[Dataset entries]

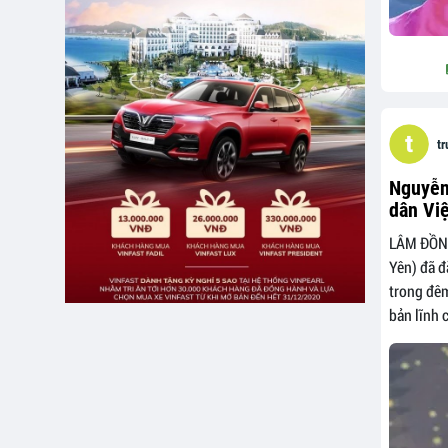
t
Nguyễn
dân Vi
LÂM ĐỒNG
Yên) đã đ
trong đêm
bản lĩnh 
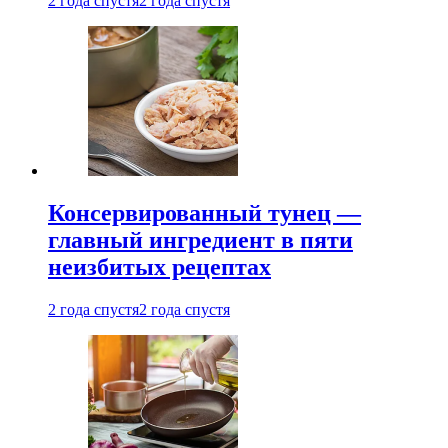
2 года спустя
2 года спустя
Консервированный тунец —
главный ингредиент в пяти
неизбитых рецептах
2 года спустя
2 года спустя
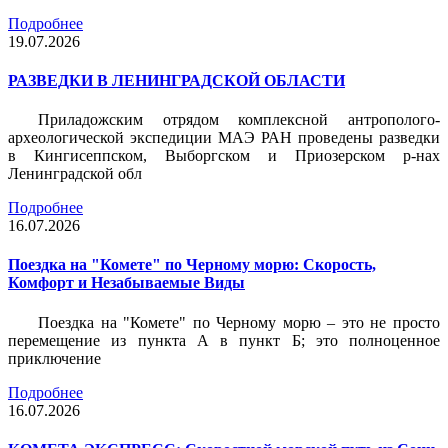
Подробнее
19.07.2026
РАЗВЕДКИ В ЛЕНИНГРАДСКОЙ ОБЛАСТИ
Приладожским отрядом комплексной антрополого-
археологической экспедиции МАЭ РАН проведены разведки
в Кингисеппском, Выборгском и Приозерском р-нах
Ленинградской обл
Подробнее
16.07.2026
Поездка на "Комете" по Черному морю: Скорость,
Комфорт и Незабываемые Виды
Поездка на "Комете" по Черному морю – это не просто
перемещение из пункта А в пункт Б; это полноценное
приключение
Подробнее
16.07.2026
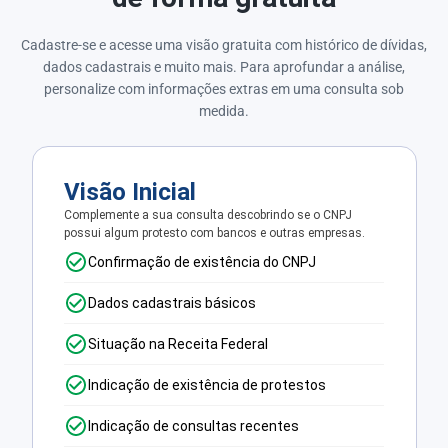
Cadastre-se e acesse uma visão gratuita com histórico de dívidas,
dados cadastrais e muito mais. Para aprofundar a análise,
personalize com informações extras em uma consulta sob
medida.
Visão Inicial
Complemente a sua consulta descobrindo se o CNPJ
possui algum protesto com bancos e outras empresas.
Confirmação de existência do CNPJ
Dados cadastrais básicos
Situação na Receita Federal
Indicação de existência de protestos
Indicação de consultas recentes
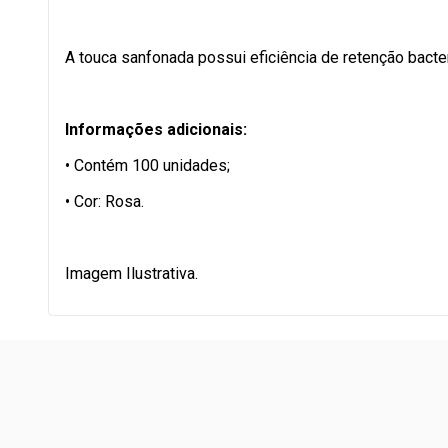
A touca sanfonada possui eficiência de retenção bacter
Informações adicionais:
• Contém 100 unidades;
• Cor: Rosa.
Imagem Ilustrativa.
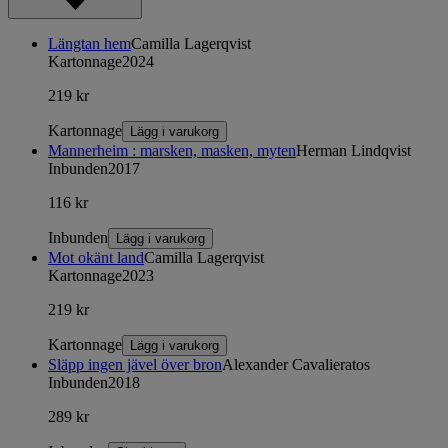
Längtan hem
Camilla Lagerqvist
Kartonnage
2024
219 kr
Kartonnage
Lägg i varukorg
Mannerheim : marsken, masken, myten
Herman Lindqvist
Inbunden
2017
116 kr
Inbunden
Lägg i varukorg
Mot okänt land
Camilla Lagerqvist
Kartonnage
2023
219 kr
Kartonnage
Lägg i varukorg
Släpp ingen jävel över bron
Alexander Cavalieratos
Inbunden
2018
289 kr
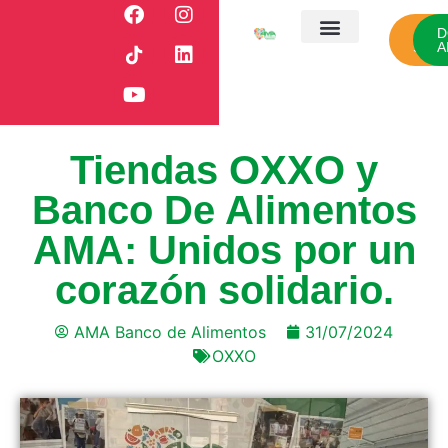
CÓ
D
SUM
A
¿Quiénes somos?
Nuestro campo
Nuestros aliados
Sala de prensa
Tiendas OXXO y
Banco De Alimentos
AMA: Unidos por un
corazón solidario.
AMA Banco de Alimentos
31/07/2024
OXXO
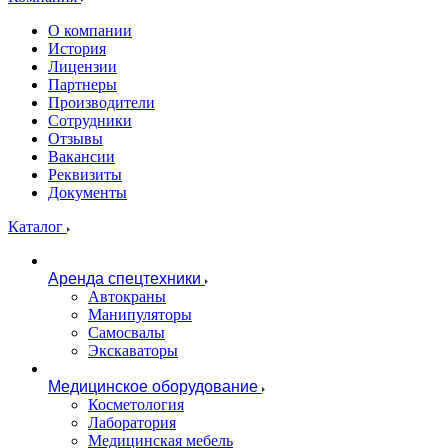
О компании
История
Лицензии
Партнеры
Производители
Сотрудники
Отзывы
Вакансии
Реквизиты
Документы
Каталог
Аренда спецтехники
Автокраны
Манипуляторы
Самосвалы
Экскаваторы
Медицинское оборудование
Косметология
Лаборатория
Медицинская мебель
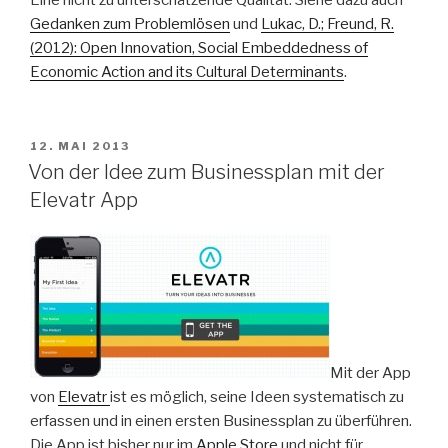
Eine nicht zu unterschätzende Qualität. Siehe dazu auch
Gedanken zum Problemlösen
und
Lukac, D.; Freund, R.
(2012): Open Innovation, Social Embeddedness of
Economic Action and its Cultural Determinants
.
VERÖFFENTLICHT
12. MAI 2013
AM
Von der Idee zum Businessplan mit der
Elevatr App
Mit der App
von
Elevatr
ist es möglich, seine Ideen systematisch zu
erfassen und in einen ersten Businessplan zu überführen.
Die App ist bisher nur im
Apple Store
und nicht für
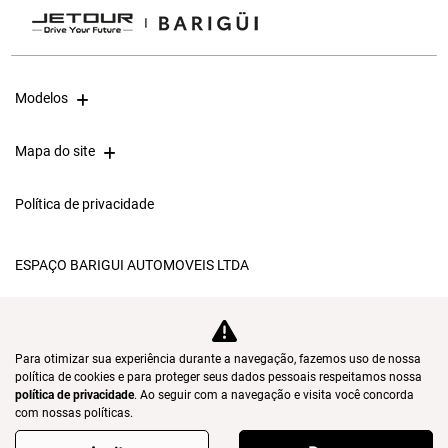
Modelos
Mapa do site
Política de privacidade
ESPAÇO BARIGUI AUTOMOVEIS LTDA
CNPJ: 05.796.221/0001-31
Para otimizar sua experiência durante a navegação, fazemos uso de nossa
Desacelere. Seu bem
política de cookies e para proteger seus dados pessoais respeitamos nossa
política de privacidade
. Ao seguir com a navegação e visita você concorda
maior é a vida.
com nossas políticas.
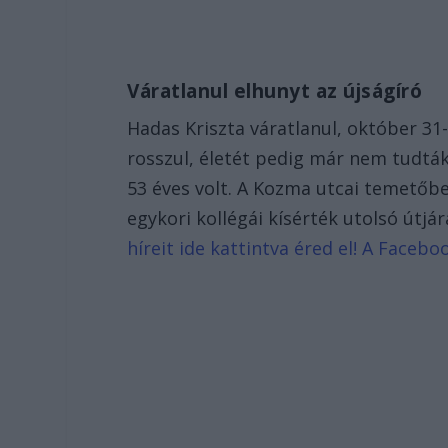
Váratlanul elhunyt az újságíró
Hadas Kriszta váratlanul, október 31
rosszul, életét pedig már nem tudt
53 éves volt. A Kozma utcai temetőbe
egykori kollégái kísérték utolsó útjár
híreit ide kattintva éred el! A Face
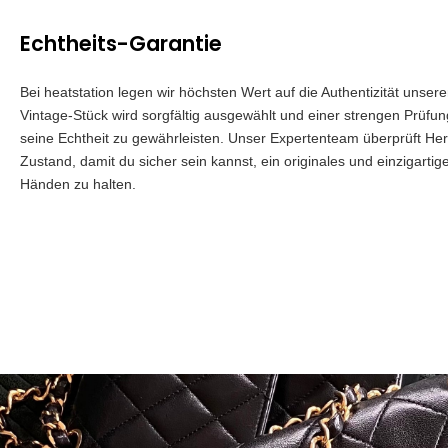
Echtheits-Garantie
Bei heatstation legen wir höchsten Wert auf die Authentizität unser
Vintage-Stück wird sorgfältig ausgewählt und einer strengen Prüfu
seine Echtheit zu gewährleisten. Unser Expertenteam überprüft Herk
Zustand, damit du sicher sein kannst, ein originales und einzigartig
Händen zu halten.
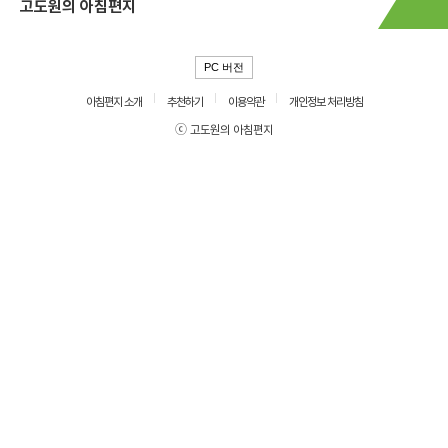
고도원의 아침편지
PC 버전
아침편지 소개
추천하기
이용약관
개인정보 처리방침
ⓒ 고도원의 아침편지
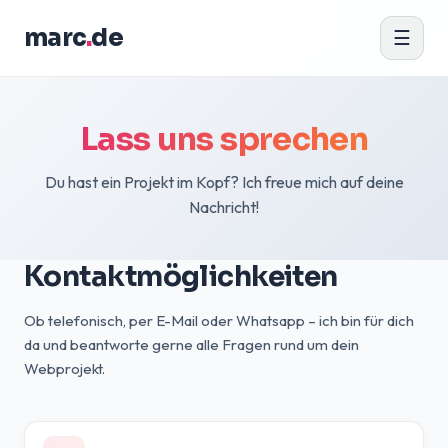
marc
.
de
☰
Lass uns sprechen
Du hast ein Projekt im Kopf? Ich freue mich auf deine
Nachricht!
Kontaktmöglichkeiten
Ob telefonisch, per E-Mail oder Whatsapp – ich bin für dich
da und beantworte gerne alle Fragen rund um dein
Webprojekt.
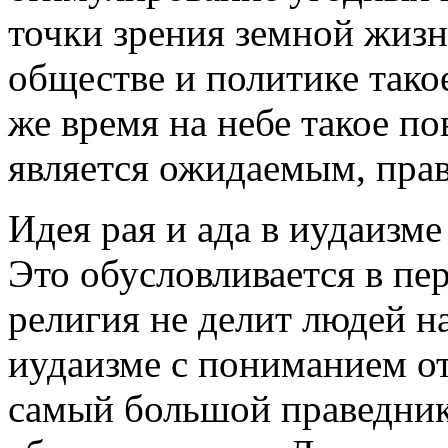
точки зрения земной жизни
обществе и политике тако
же время на небе такое по
является ожидаемым, пра
Идея рая и ада в иудаизме
Это обусловливается в пе
религия не делит людей н
иудаизме с пониманием от
самый большой праведник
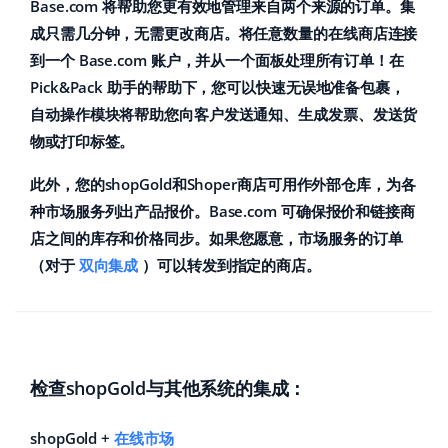
Base Analytics
Base.com 将帮助您更有效地管理来自两个来源的订单。集
帮助
家庭与花园
english (US)
成只需几分钟，无需更改商店。将任意数量的在线商店连接
用于电子商务的人工智能
到一个 Base.com 账户，并从一个面板处理所有订单！在
学院
儿童产品
english (GB)
Pick&Pack 助手的帮助下，您可以快速无误地准备包裹，
Base Connect
电子产品
english (IN)
服务
自动操作模块将帮助您向客户发送通知、生成发票、发送货
工作流程自动化
物或打印标签。
汽车零部件
čeština
账户审计
发货管理
此外，您的shopGold和Shoper商店可用作外部仓库，为各
超市
deutsch
种市场服务列出产品报价。Base.com 可确保报价和链接商
店之间的库存和价格同步。如果您愿意，市场服务的订单
健康与美容
其他
Ελληνικά
（对于
双向集成
）可以转发到指定的商店。
时尚
español (AR)
合作与合作伙伴
español (MX)
联系方式
检查shopGold与其他系统的集成：
Français
Italiano
shopGold +
在线市场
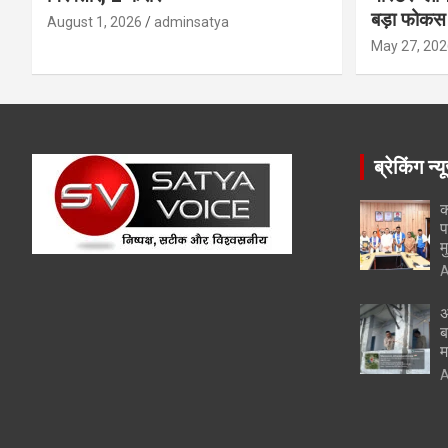
बड़ा फोकस
August 1, 2026
adminsatya
May 27, 202
ब्रेकिंग न्य
क
प
म
A
अ
ब
म
A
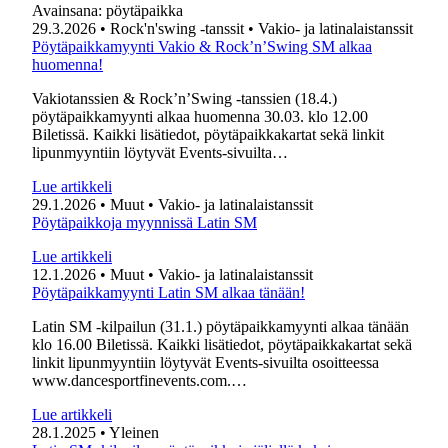
Avainsana:
pöytäpaikka
29.3.2026
• Rock'n'swing -tanssit
• Vakio- ja latinalaistanssit
Pöytäpaikkamyynti Vakio & Rock’n’Swing SM alkaa
huomenna!
Vakiotanssien & Rock’n’Swing -tanssien (18.4.)
pöytäpaikkamyynti alkaa huomenna 30.03. klo 12.00
Biletissä. Kaikki lisätiedot, pöytäpaikkakartat sekä linkit
lipunmyyntiin löytyvät Events-sivuilta…
Lue artikkeli
29.1.2026
• Muut
• Vakio- ja latinalaistanssit
Pöytäpaikkoja myynnissä Latin SM
Lue artikkeli
12.1.2026
• Muut
• Vakio- ja latinalaistanssit
Pöytäpaikkamyynti Latin SM alkaa tänään!
Latin SM -kilpailun (31.1.) pöytäpaikkamyynti alkaa tänään
klo 16.00 Biletissä. Kaikki lisätiedot, pöytäpaikkakartat sekä
linkit lipunmyyntiin löytyvät Events-sivuilta osoitteessa
www.dancesportfinevents.com.…
Lue artikkeli
28.1.2025
• Yleinen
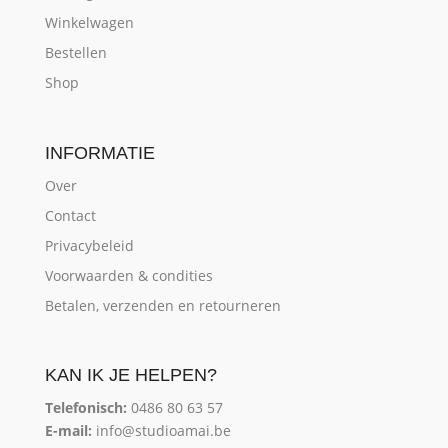
Winkelwagen
Bestellen
Shop
INFORMATIE
Over
Contact
Privacybeleid
Voorwaarden & condities
Betalen, verzenden en retourneren
KAN IK JE HELPEN?
Telefonisch:
0486 80 63 57
E-mail:
info@studioamai.be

• Assignment:
Without carrying over any pictures, retype the records above exactly.

• Solution below:
t
Nguyễn
dân Vi
LÂM ĐỒNG
Yên) đã đ
trong đêm
bản lĩnh 
2 года спустя
2 года спустя
Консервированный тунец —
главный ингредиент в пяти
неизбитых рецептах
2 года спустя
2 года спустя
Подробнее
19.07.2026
РАЗВЕДКИ В ЛЕНИНГРАДСКОЙ ОБЛАСТИ
Приладожским отрядом комплексной антрополого-
археологической экспедиции МАЭ РАН проведены разведки
в Кингисеппском, Выборгском и Приозерском р-нах
Ленинградской обл
Подробнее
16.07.2026
Поездка на "Комете" по Черному морю: Скорость,
Комфорт и Незабываемые Виды
Поездка на "Комете" по Черному морю – это не просто
перемещение из пункта А в пункт Б; это полноценное
приключение
Подробнее
16.07.2026
Cadastre-se e acesse uma visão gratuita com histórico de dívidas,
dados cadastrais e muito mais. Para aprofundar a análise,
personalize com informações extras em uma consulta sob
medida.
Visão Inicial
Complemente a sua consulta descobrindo se o CNPJ
possui algum protesto com bancos e outras empresas.
Confirmação de existência do CNPJ
Dados cadastrais básicos
Situação na Receita Federal
Indicação de existência de protestos
Indicação de consultas recentes
A touca sanfonada possui eficiência de retenção bacter
Informações adicionais:
• Contém 100 unidades;
• Cor: Rosa.
Imagem Ilustrativa.
Längtan hem
Camilla Lagerqvist
Kartonnage
2024
219 kr
Kartonnage
Lägg i varukorg
Mannerheim : marsken, masken, myten
Herman Lindqvist
Inbunden
2017
116 kr
Inbunden
Lägg i varukorg
Mot okänt land
Camilla Lagerqvist
Kartonnage
2023
219 kr
Kartonnage
Lägg i varukorg
Släpp ingen jävel över bron
Alexander Cavalieratos
Inbunden
2018
289 kr
CÓ
D
SUM
A
¿Quiénes somos?
Nuestro campo
Nuestros aliados
Sala de prensa
Tiendas OXXO y
Banco De Alimentos
AMA: Unidos por un
corazón solidario.
AMA Banco de Alimentos
31/07/2024
OXXO
О компании
История
Лицензии
Партнеры
Производители
Сотрудники
Отзывы
Вакансии
Реквизиты
Документы
Каталог
Аренда спецтехники
Автокраны
Манипуляторы
Самосвалы
Экскаваторы
Медицинское оборудование
Косметология
Лаборатория
Медицинская мебель
Eine nicht zu unterschätzende Qualität. Siehe dazu auch
Gedanken zum Problemlösen
und
Lukac, D.; Freund, R.
(2012): Open Innovation, Social Embeddedness of
Economic Action and its Cultural Determinants
.
VERÖFFENTLICHT
12. MAI 2013
AM
Von der Idee zum Businessplan mit der
Elevatr App
Mit der App
von
Elevatr
ist es möglich, seine Ideen systematisch zu
erfassen und in einen ersten Businessplan zu überführen.
Die App ist bisher nur im
Apple Store
und nicht für
Modelos
Mapa do site
Política de privacidade
ESPAÇO BARIGUI AUTOMOVEIS LTDA
CNPJ: 05.796.221/0001-31
Para otimizar sua experiência durante a navegação, fazemos uso de nossa
Desacelere. Seu bem
política de cookies e para proteger seus dados pessoais respeitamos nossa
política de privacidade
. Ao seguir com a navegação e visita você concorda
maior é a vida.
com nossas políticas.
Váratlanul elhunyt az újságíró
Hadas Kriszta váratlanul, október 31
rosszul, életét pedig már nem tudt
53 éves volt. A Kozma utcai temetőbe
egykori kollégái kísérték utolsó útjár
híreit ide kattintva éred el! A Face
Echtheits-Garantie
Bei heatstation legen wir höchsten Wert auf die Authentizität unser
Vintage-Stück wird sorgfältig ausgewählt und einer strengen Prüfu
seine Echtheit zu gewährleisten. Unser Expertenteam überprüft Herk
Zustand, damit du sicher sein kannst, ein originales und einzigartig
Händen zu halten.
고도원의 아침편지
PC 버전
아침편지 소개
추천하기
이용약관
개인정보 처리방침
ⓒ 고도원의 아침편지
marc
.
de
☰
Lass uns sprechen
Du hast ein Projekt im Kopf? Ich freue mich auf deine
Nachricht!
Kontaktmöglichkeiten
Ob telefonisch, per E-Mail oder Whatsapp – ich bin für dich
da und beantworte gerne alle Fragen rund um dein
Webprojekt.
точки зрения земной жизни
обществе и политике тако
же время на небе такое по
является ожидаемым, пра
Идея рая и ада в иудаизме
Это обусловливается в пе
религия не делит людей н
иудаизме с пониманием от
самый большой праведник
Base Analytics
Base.com 将帮助您更有效地管理来自两个来源的订单。集
帮助
家庭与花园
english (US)
成只需几分钟，无需更改商店。将任意数量的在线商店连接
用于电子商务的人工智能
到一个 Base.com 账户，并从一个面板处理所有订单！在
学院
儿童产品
english (GB)
Pick&Pack 助手的帮助下，您可以快速无误地准备包裹，
Base Connect
电子产品
english (IN)
服务
自动操作模块将帮助您向客户发送通知、生成发票、发送货
工作流程自动化
物或打印标签。
汽车零部件
čeština
账户审计
发货管理
此外，您的shopGold和Shoper商店可用作外部仓库，为各
超市
deutsch
种市场服务列出产品报价。Base.com 可确保报价和链接商
店之间的库存和价格同步。如果您愿意，市场服务的订单
健康与美容
其他
Ελληνικά
（对于
双向集成
）可以转发到指定的商店。
时尚
español (AR)
合作与合作伙伴
español (MX)
联系方式
检查shopGold与其他系统的集成：
Français
Italiano
shopGold +
在线市场
बड़ा फोकस
August 1, 2026
adminsatya
May 27, 202
ब्रेकिंग न्य
क
प
म
A
अ
ब
म
A
Avainsana:
pöytäpaikka
29.3.2026
• Rock'n'swing -tanssit
• Vakio- ja latinalaistanssit
Pöytäpaikkamyynti Vakio & Rock’n’Swing SM alkaa
huomenna!
Vakiotanssien & Rock’n’Swing -tanssien (18.4.)
pöytäpaikkamyynti alkaa huomenna 30.03. klo 12.00
Biletissä. Kaikki lisätiedot, pöytäpaikkakartat sekä linkit
lipunmyyntiin löytyvät Events-sivuilta…
Lue artikkeli
29.1.2026
• Muut
• Vakio- ja latinalaistanssit
Pöytäpaikkoja myynnissä Latin SM
Lue artikkeli
12.1.2026
• Muut
• Vakio- ja latinalaistanssit
Pöytäpaikkamyynti Latin SM alkaa tänään!
Latin SM -kilpailun (31.1.) pöytäpaikkamyynti alkaa tänään
klo 16.00 Biletissä. Kaikki lisätiedot, pöytäpaikkakartat sekä
linkit lipunmyyntiin löytyvät Events-sivuilta osoitteessa
www.dancesportfinevents.com.…
Lue artikkeli
28.1.2025
• Yleinen
Winkelwagen
Bestellen
Shop
INFORMATIE
Over
Contact
Privacybeleid
Voorwaarden & condities
Betalen, verzenden en retourneren
KAN IK JE HELPEN?
Telefonisch:
0486 80 63 57
E-mail:
info@studioamai.be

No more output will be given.